WORK TASK ▸ Every record below is to be copied exactly, with its images omitted.

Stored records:
════

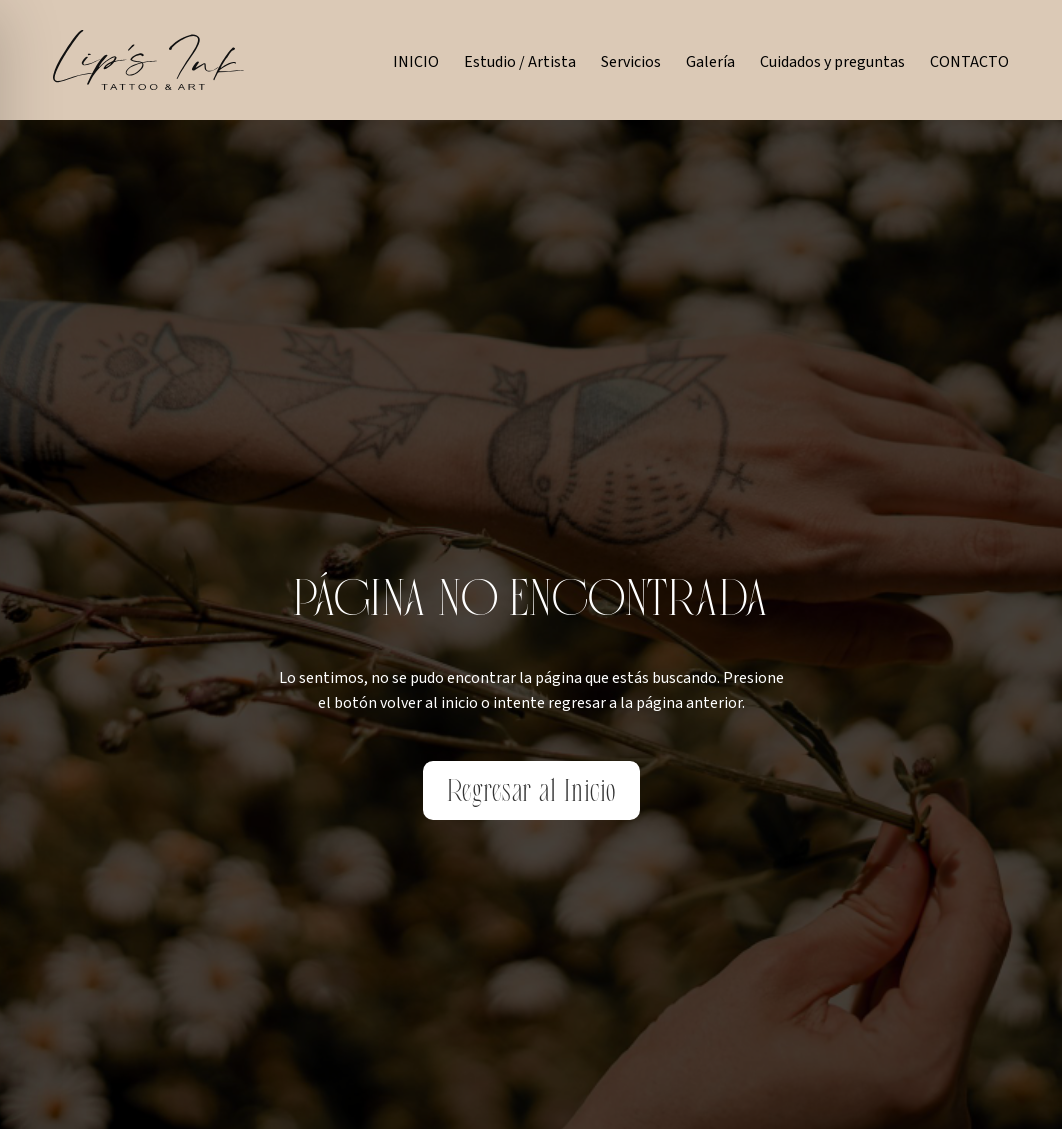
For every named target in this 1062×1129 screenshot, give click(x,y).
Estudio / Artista (520, 62)
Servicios (631, 62)
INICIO (416, 62)
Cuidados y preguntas (832, 62)
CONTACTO (969, 62)
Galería (710, 62)
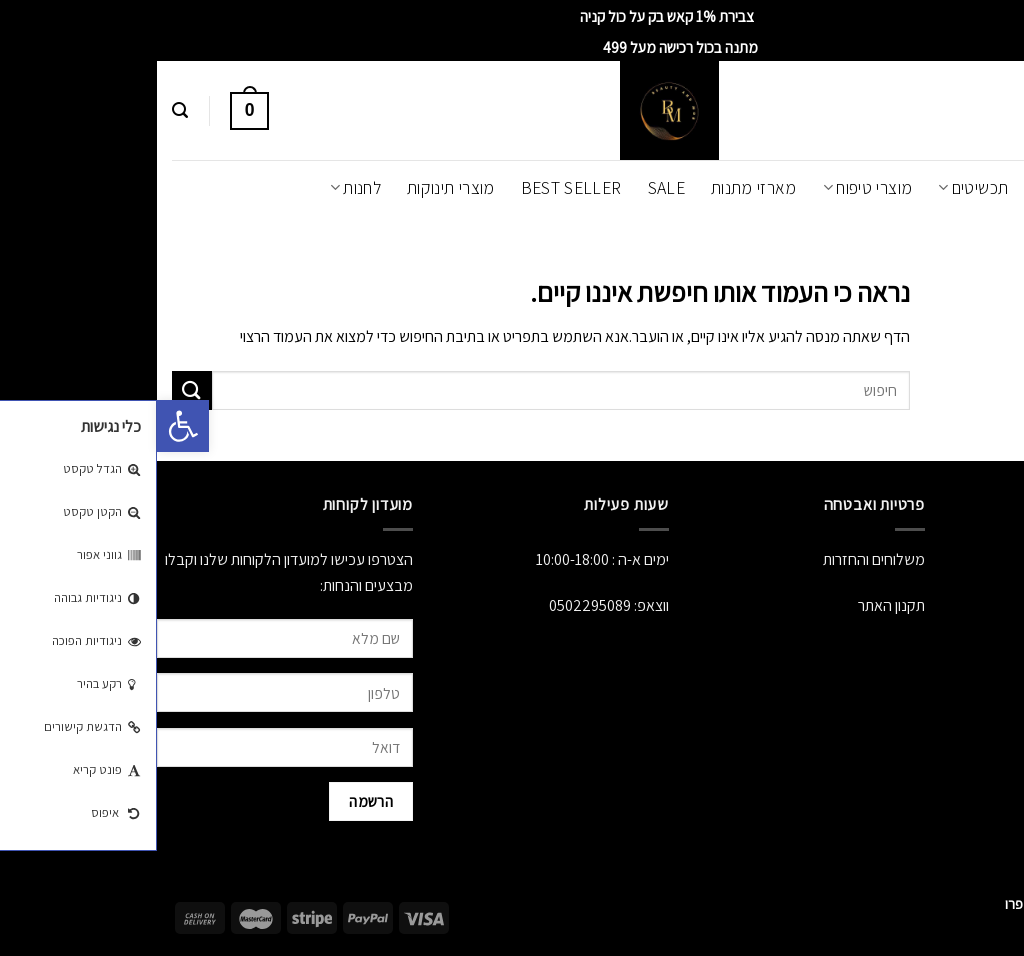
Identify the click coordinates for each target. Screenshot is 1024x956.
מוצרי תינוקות (294, 187)
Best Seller (414, 187)
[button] (26, 426)
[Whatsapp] (968, 904)
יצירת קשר (994, 652)
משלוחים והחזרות (717, 559)
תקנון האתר (734, 605)
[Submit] (35, 390)
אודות (1008, 559)
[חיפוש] (23, 110)
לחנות (198, 187)
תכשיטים (816, 187)
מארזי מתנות (597, 187)
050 (404, 605)
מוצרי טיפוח (710, 187)
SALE (509, 187)
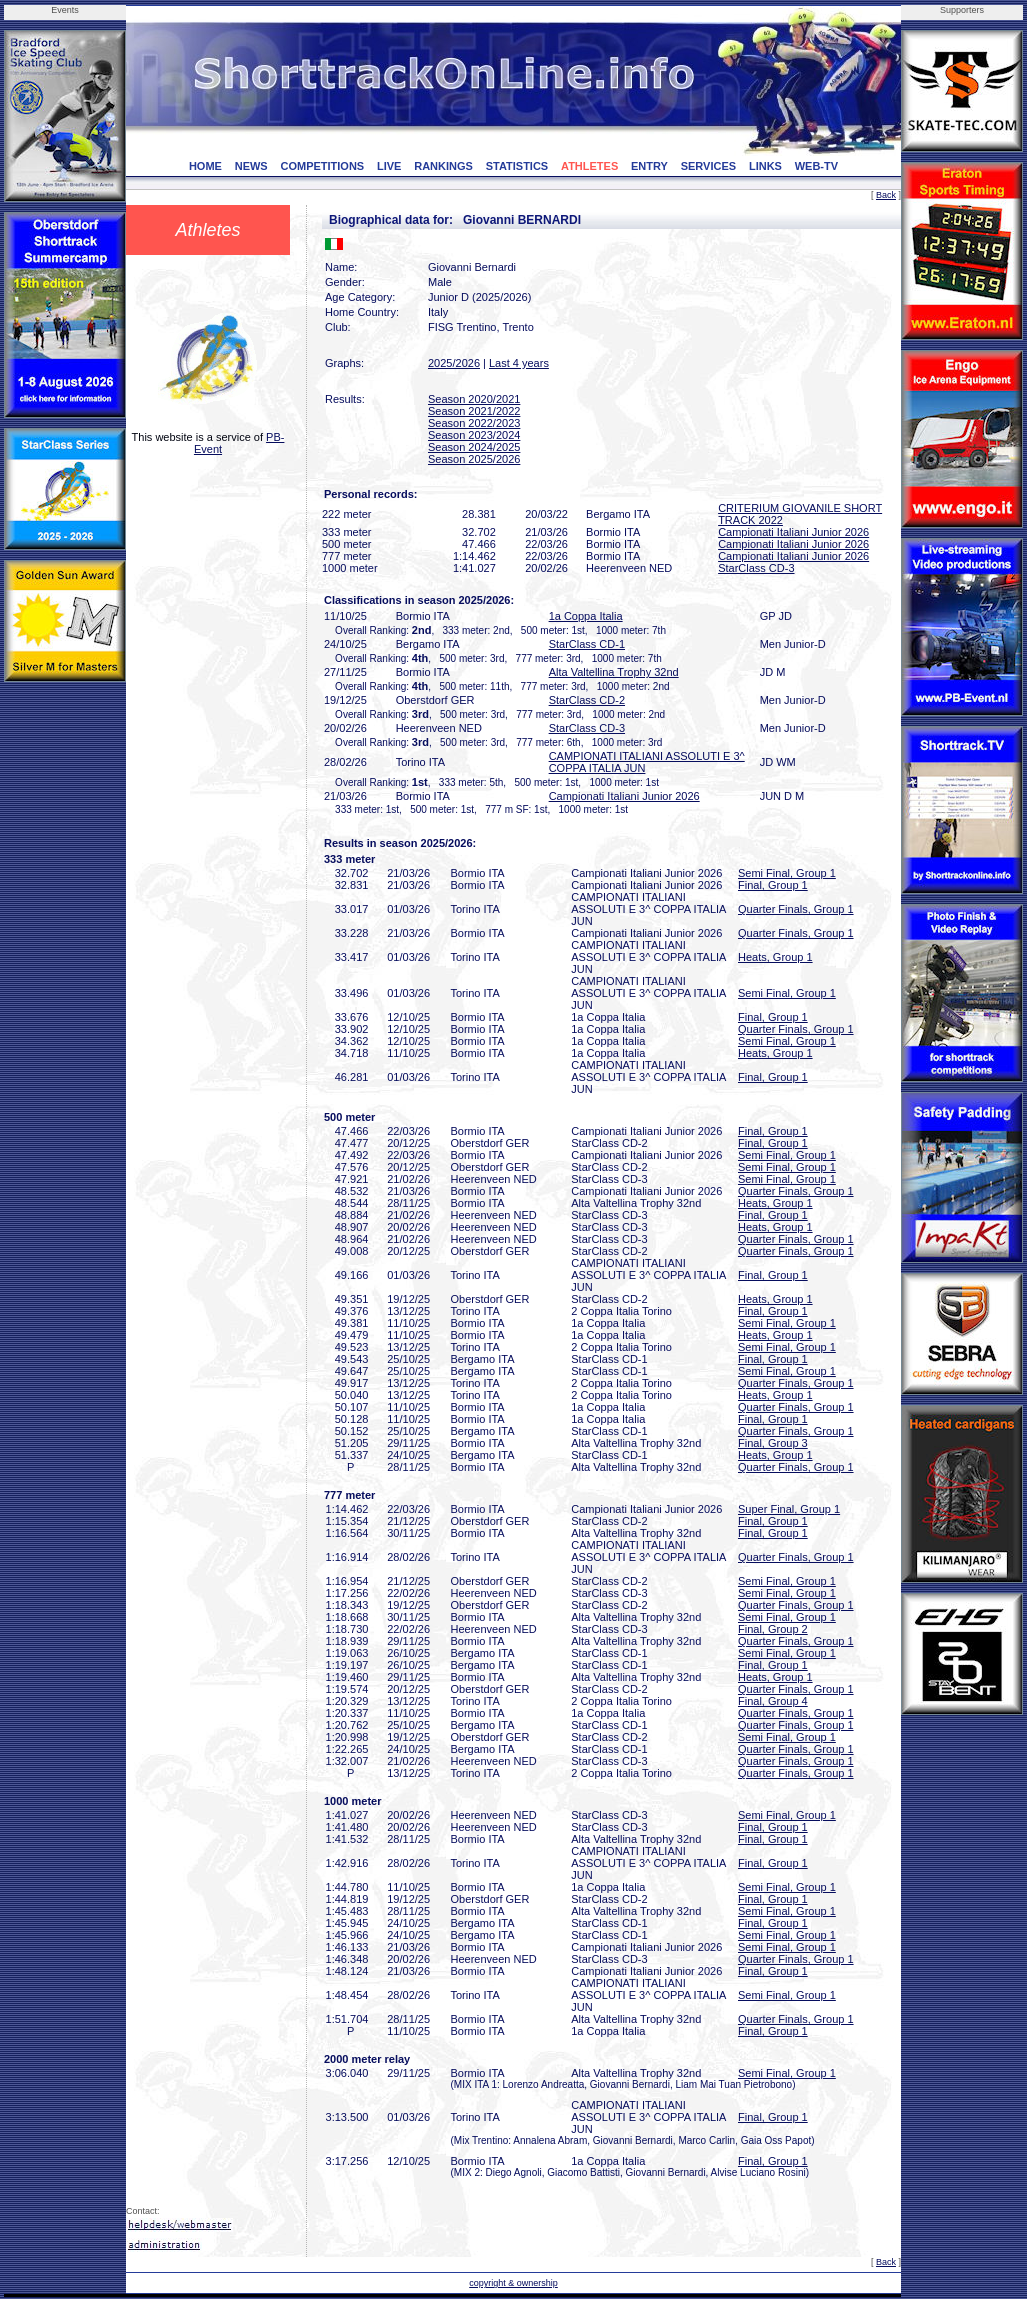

════

SOLVED EXERCISE ▸
For every named target in this 1062×1129 screenshot, give click(x,y).
Estudio / Artista (520, 62)
Servicios (631, 62)
INICIO (416, 62)
Cuidados y preguntas (832, 62)
CONTACTO (969, 62)
Galería (710, 62)
Identify the click coordinates for each target. Screenshot is 1024x956.
מוצרי תינוקות (294, 187)
Best Seller (414, 187)
[button] (26, 426)
[Whatsapp] (968, 904)
יצירת קשר (994, 652)
משלוחים והחזרות (717, 559)
תקנון האתר (734, 605)
[Submit] (35, 390)
אודות (1008, 559)
[חיפוש] (23, 110)
לחנות (198, 187)
תכשיטים (816, 187)
מארזי מתנות (597, 187)
050 (404, 605)
מוצרי טיפוח (710, 187)
SALE (509, 187)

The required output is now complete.